Re: Module and device configuration locking [was Re: Modules loading modules?]

2010-08-06 Thread Paul Goyette

On Fri, 6 Aug 2010, Mindaugas Rasiukevicius wrote:


Hello,

Paul Goyette  wrote:


Well, it was a slow day at the office today, so I found some time to
work on this!  :)

Attached is the latest version of this change.  For simplicity, I have
broken the patches up into five separate groups:

<...>


Few comments on the patch:


-#define__NetBSD_Version__  599003800   /* NetBSD 5.99.38 */
+#define__NetBSD_Version__  599003900   /* NetBSD 5.99.39 */


Why bumping?


Seemed like the right thing to do, since the locking protocol is 
changing, as well as the global module_lock mutex disappearing.  But I 
really can't hink of any ill effects, unless someone has a module that 
suddenly fails link-and-load because it references module_lock.  It's 
not very likely.


I'll defer, or I'll wait to ride someone else's bump just to be safe.

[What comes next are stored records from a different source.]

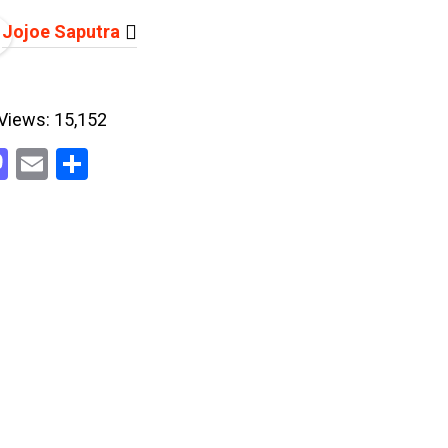
Jojoe Saputra
Views:
15,152
acebook
Mastodon
Email
Share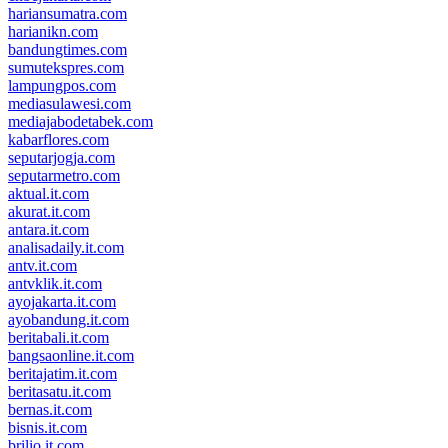
hariansumatra.com
harianikn.com
bandungtimes.com
sumutekspres.com
lampungpos.com
mediasulawesi.com
mediajabodetabek.com
kabarflores.com
seputarjogja.com
seputarmetro.com
aktual.it.com
akurat.it.com
antara.it.com
analisadaily.it.com
antv.it.com
antvklik.it.com
ayojakarta.it.com
ayobandung.it.com
beritabali.it.com
bangsaonline.it.com
beritajatim.it.com
beritasatu.it.com
bernas.it.com
bisnis.it.com
brilio.it.com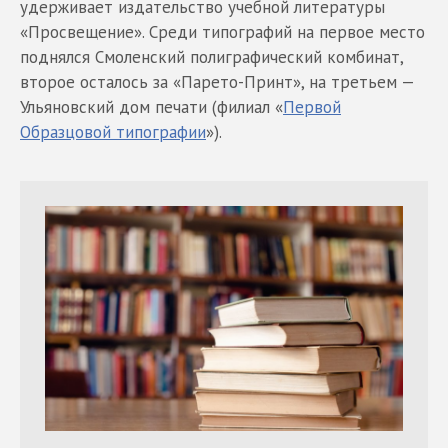
удерживает издательство учебной литературы
«Просвещение». Среди типографий на первое место
поднялся Смоленский полиграфический комбинат,
второе осталось за «Парето-Принт», на третьем —
Ульяновский дом печати (филиал «
Первой
Образцовой типографии
»).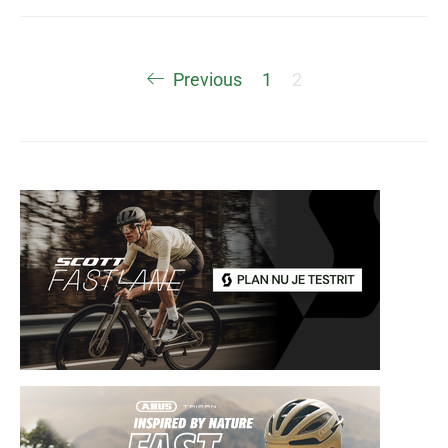
Berichten
Previous
1
2
paginering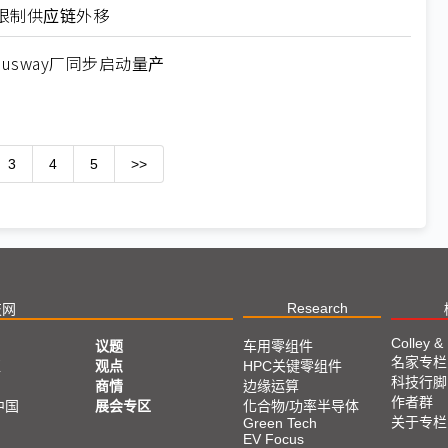
限制供应链外移
usway厂同步启动量产
3
4
5
>>
Research
技网
Colley &
议题
车用零组件
名家专栏
亚
观点
HPC关键零组件
科技行脚
商情
边缘运算
作者群
中国
展会专区
化合物/功率半导体
关于专栏
Green Tech
EV Focus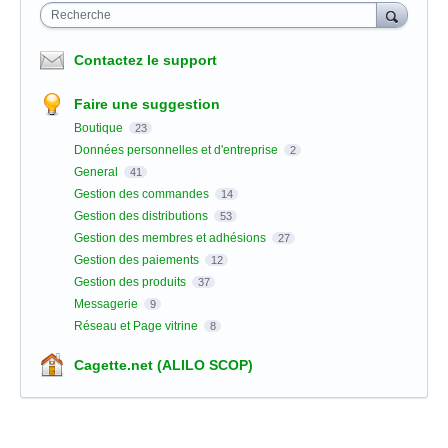
Recherche
Contactez le support
Faire une suggestion
Boutique
23
Données personnelles et d'entreprise
2
General
41
Gestion des commandes
14
Gestion des distributions
53
Gestion des membres et adhésions
27
Gestion des paiements
12
Gestion des produits
37
Messagerie
9
Réseau et Page vitrine
8
Cagette.net (ALILO SCOP)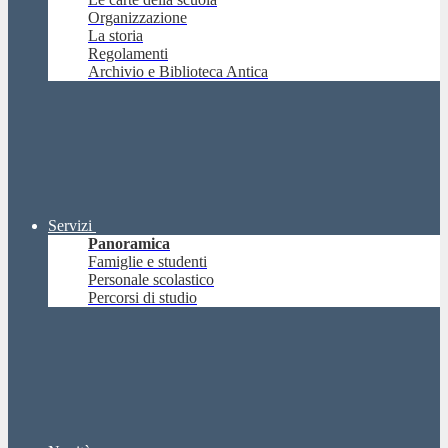
Organizzazione
La storia
Regolamenti
Archivio e Biblioteca Antica
Servizi
Panoramica
Famiglie e studenti
Personale scolastico
Percorsi di studio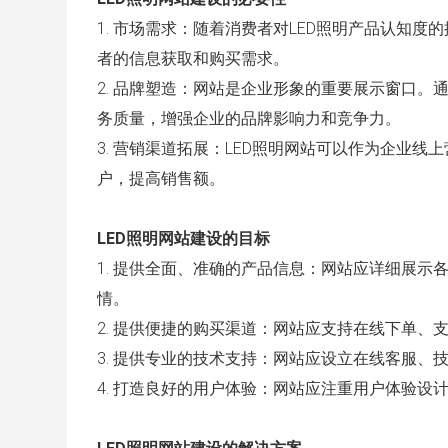
1. 市场需求：随着消费者对LED照明产品认知
者的信息获取和购买需求。
2. 品牌塑造：网站是企业形象的重要展示窗口
务质量，增强企业的品牌影响力和竞争力。
3. 营销渠道拓展：LED照明网站可以作为企业
户，提高销售额。
LED照明网站建设的目标
1. 提供全面、准确的产品信息：网站应详细展示
情。
2. 提供便捷的购买渠道：网站应支持在线下单
3. 提供专业的技术支持：网站应设立在线客服
4. 打造良好的用户体验：网站应注重用户体验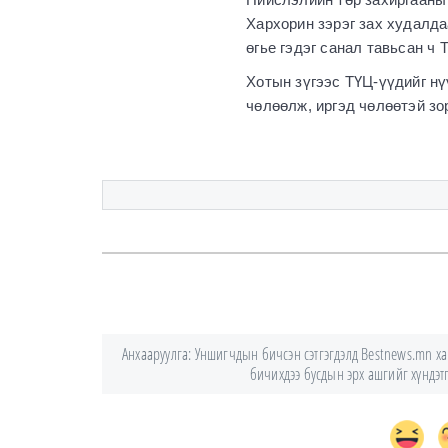
Хархорин зэрэг зах худалда
өгье гэдэг санал тавьсан ч
Хотын зүгээс ТҮЦ-үүдийг н
чөлөөлж, иргэд чөлөөтэй зо
Анхааруулга: Уншигчдын бичсэн сэтгэгдэлд Bestnews.mn хари
бичихдээ бусдын эрх ашгийг хүндэтгэ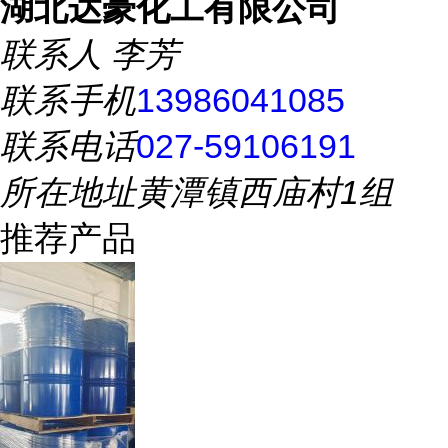
湖北达豪化工有限公司
联系人
李芳
联系手机
13986041085
联系电话
027-59106191
所在地址
黄潭镇西庙村1组
推荐产品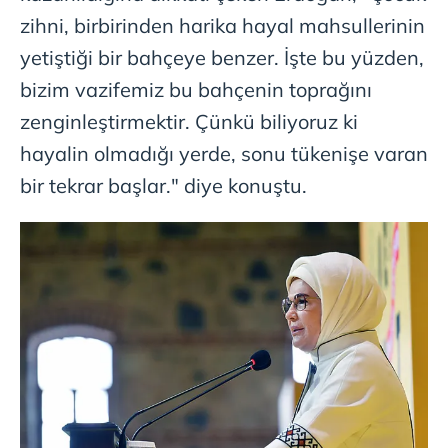
zihni, birbirinden harika hayal mahsullerinin
yetiştiği bir bahçeye benzer. İşte bu yüzden,
bizim vazifemiz bu bahçenin toprağını
zenginleştirmektir. Çünkü biliyoruz ki
hayalin olmadığı yerde, sonu tükenişe varan
bir tekrar başlar." diye konuştu.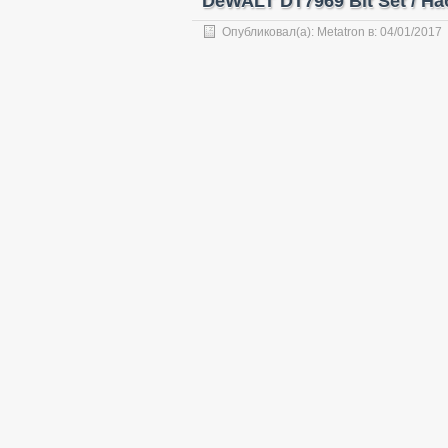
DeWALT DT7969 Bit Set / Н
Опубликовал(а):
Metatron
в:
04/01/2017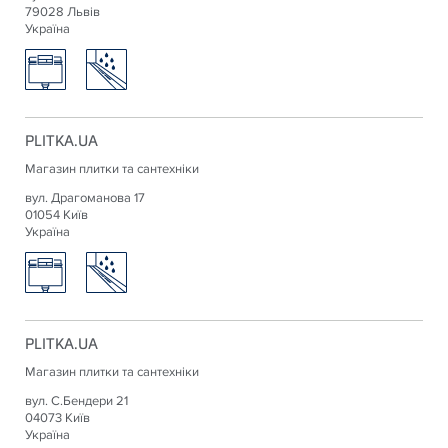
79028 Львів
Україна
PLITKA.UA
Магазин плитки та сантехніки
вул. Драгоманова 17
01054 Київ
Україна
PLITKA.UA
Магазин плитки та сантехніки
вул. С.Бендери 21
04073 Київ
Україна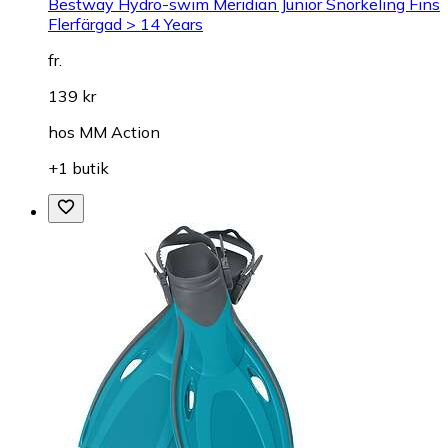
Bestway Hydro-swim Meridian Junior Snorkeling Fins
Flerfärgad > 14 Years
fr.
139 kr
hos
MM Action
+1 butik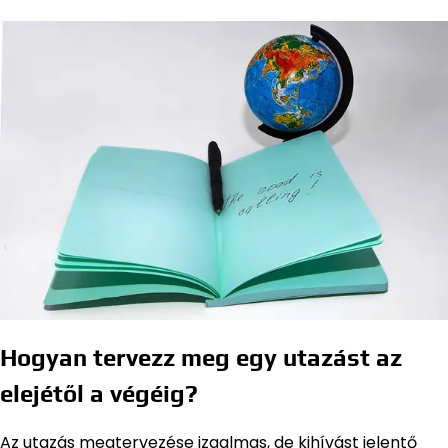
Hogyan tervezz meg egy utazást az
elejétől a végéig?
Az utazás megtervezése izgalmas, de kihívást jelentő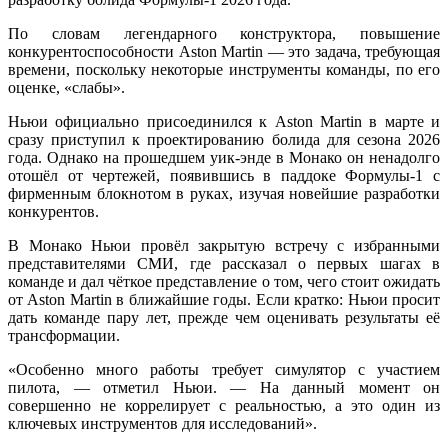
По словам легендарного конструктора, повышение
конкурентоспособности Aston Martin — это задача, требующая
времени, поскольку некоторые инструменты команды, по его
оценке, «слабы».
Ньюи официально присоединился к Aston Martin в марте и
сразу приступил к проектированию болида для сезона 2026
года. Однако на прошедшем уик-энде в Монако он ненадолго
отошёл от чертежей, появившись в паддоке Формулы-1 с
фирменным блокнотом в руках, изучая новейшие разработки
конкурентов.
В Монако Ньюи провёл закрытую встречу с избранными
представителями СМИ, где рассказал о первых шагах в
команде и дал чёткое представление о том, чего стоит ожидать
от Aston Martin в ближайшие годы. Если кратко: Ньюи просит
дать команде пару лет, прежде чем оценивать результаты её
трансформации.
«Особенно много работы требует симулятор с участием
пилота, — отметил Ньюи. — На данный момент он
совершенно не коррелирует с реальностью, а это один из
ключевых инструментов для исследований».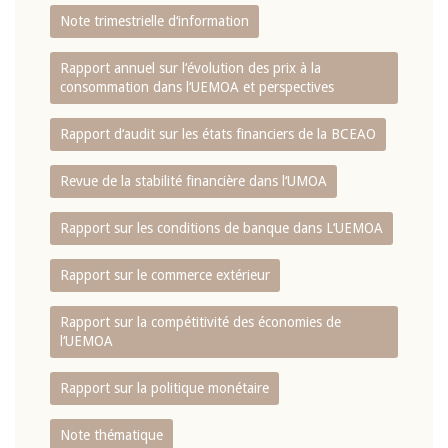
Note trimestrielle d‘information
Rapport annuel sur l‘évolution des prix à la
consommation dans l‘UEMOA et perspectives
Rapport d‘audit sur les états financiers de la BCEAO
Revue de la stabilité financière dans l‘UMOA
Rapport sur les conditions de banque dans L‘UEMOA
Rapport sur le commerce extérieur
Rapport sur la compétitivité des économies de
l‘UEMOA
Rapport sur la politique monétaire
Note thématique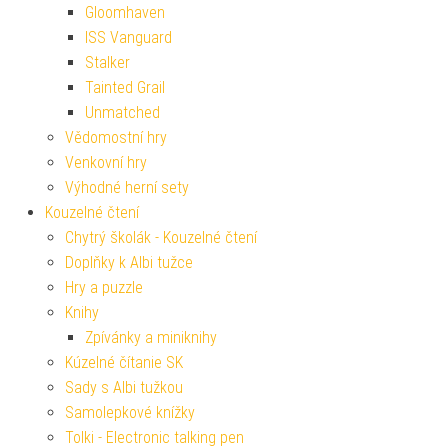
Gloomhaven
ISS Vanguard
Stalker
Tainted Grail
Unmatched
Vědomostní hry
Venkovní hry
Výhodné herní sety
Kouzelné čtení
Chytrý školák - Kouzelné čtení
Doplňky k Albi tužce
Hry a puzzle
Knihy
Zpívánky a miniknihy
Kúzelné čítanie SK
Sady s Albi tužkou
Samolepkové knížky
Tolki - Electronic talking pen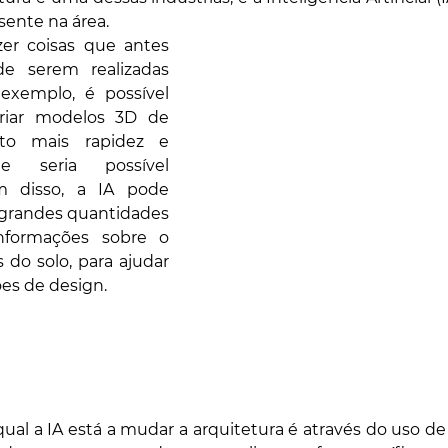
sente na área.
er coisas que antes 
e serem realizadas 
xemplo, é possível 
criar modelos 3D de 
to mais rapidez e 
 seria possível 
 disso, a IA pode 
 grandes quantidades 
formações sobre o 
 do solo, para ajudar 
es de design.
ual a IA está a mudar a arquitetura é através do uso de 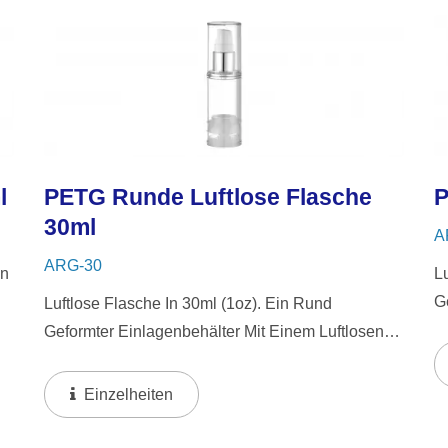
l
PETG Runde Luftlose Flasche
P
30ml
A
ARG-30
In
L
G
Luftlose Flasche In 30ml (1oz). Ein Rund
S
Geformter Einlagenbehälter Mit Einem Luftlosen
D
System, Das Ein Elegantes Transparentes Design
H
Mit Glänzenden Aluminiumkomponenten
Einzelheiten
Akzentuiert. Das Luftlose Design...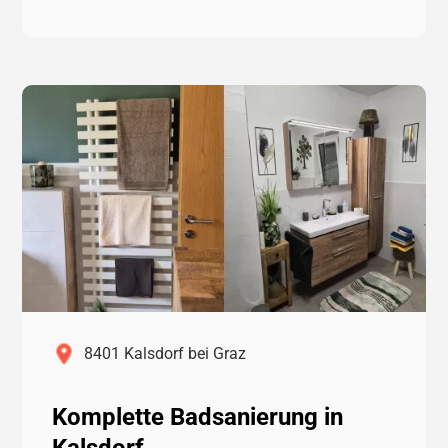
8401 Kalsdorf bei Graz
Komplette Badsanierung in
Kalsdorf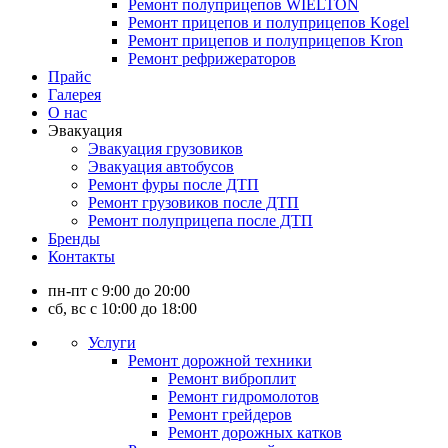
Ремонт полуприцепов WIELTON
Ремонт прицепов и полуприцепов Kogel
Ремонт прицепов и полуприцепов Kron
Ремонт рефрижераторов
Прайс
Галерея
О нас
Эвакуация
Эвакуация грузовиков
Эвакуация автобусов
Ремонт фуры после ДТП
Ремонт грузовиков после ДТП
Ремонт полуприцепа после ДТП
Бренды
Контакты
пн-пт с 9:00 до 20:00
сб, вс с 10:00 до 18:00
Услуги
Ремонт дорожной техники
Ремонт виброплит
Ремонт гидромолотов
Ремонт грейдеров
Ремонт дорожных катков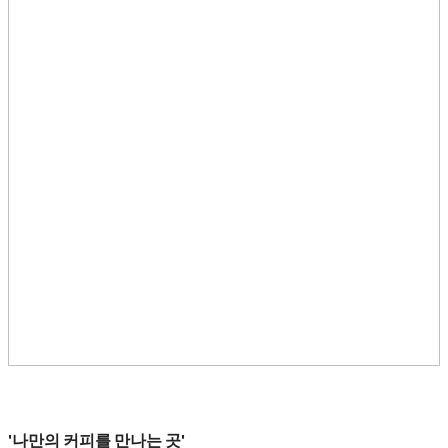
'나만의 커피를 만나는 곳'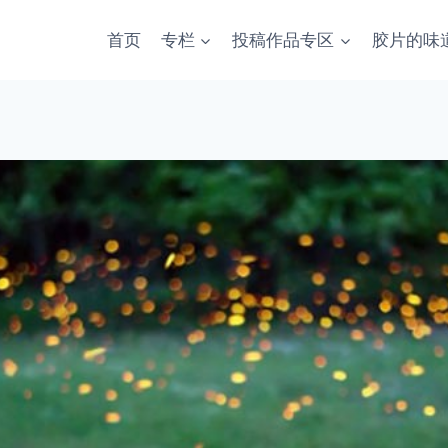
首页
专栏
投稿作品专区
胶片的味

+ * of of kernel functionality, such as device configuration and loading


One "of" too much.


Fixed.


+void
+kernconfig_lock(void)
+{
+   lwp_t   *l;
+
+   /*
+* OK to check this unlocked, since it could only be set to
+* curlwp by the current thread itself, and not by an interrupt
+* or any other LWP.
+*/


Please add KASSERT(!cpu_intr_p());


Done.  I was worried about this, and forgot to ask.  Thanks for picking 
it up.





+   l = curlwp;
+   if (kernconfig_lwp == l) {
+   kernconfig_recurse++;
+   KASSERT(kernconfig_recurse != 0);


Such (++ then != 0) assert is a bit useless.  How about:

KASSERT(kernconfig_recurse > 1);


The intent here was to ensure that we didn't overflow the counter back 
to zero.  It might have made sense when the counter was a uint8_t, but 
probably not with an int!  It can probably be removed completely.





+   } else {
+   mutex_enter(&kernconfig_mutex);
+   kernconfig_lwp = l;
+   kernconfig_recurse = 1;
+   }
+}


Somebody will confuse l with 1. :)


This came straight from ad@'s suggestions, and there seems to be a lot 
of precedent in the sys/kern/ code to use l.  But I will select a better 
variable name.





+   if (--kernconfig_recurse == 0) {
+   kernconfig_lwp = 0;
+   mutex_exit(&kernconfig_mutex);


kernconfig_lwp = NULL;


Ooops!  :)




+bool
+kernconfig_is_held(void)
+{
+
+   return (mutex_owned(&kernconfig_mutex));


No need for brackets around function.


Got it.




+   KASSERT(kernconfig_is_held);


But missing brackets in few cases.


Yeah, you're the second one to point that out.  I fixed them once, not 
sure how they crept back in.  But they've been fixed again.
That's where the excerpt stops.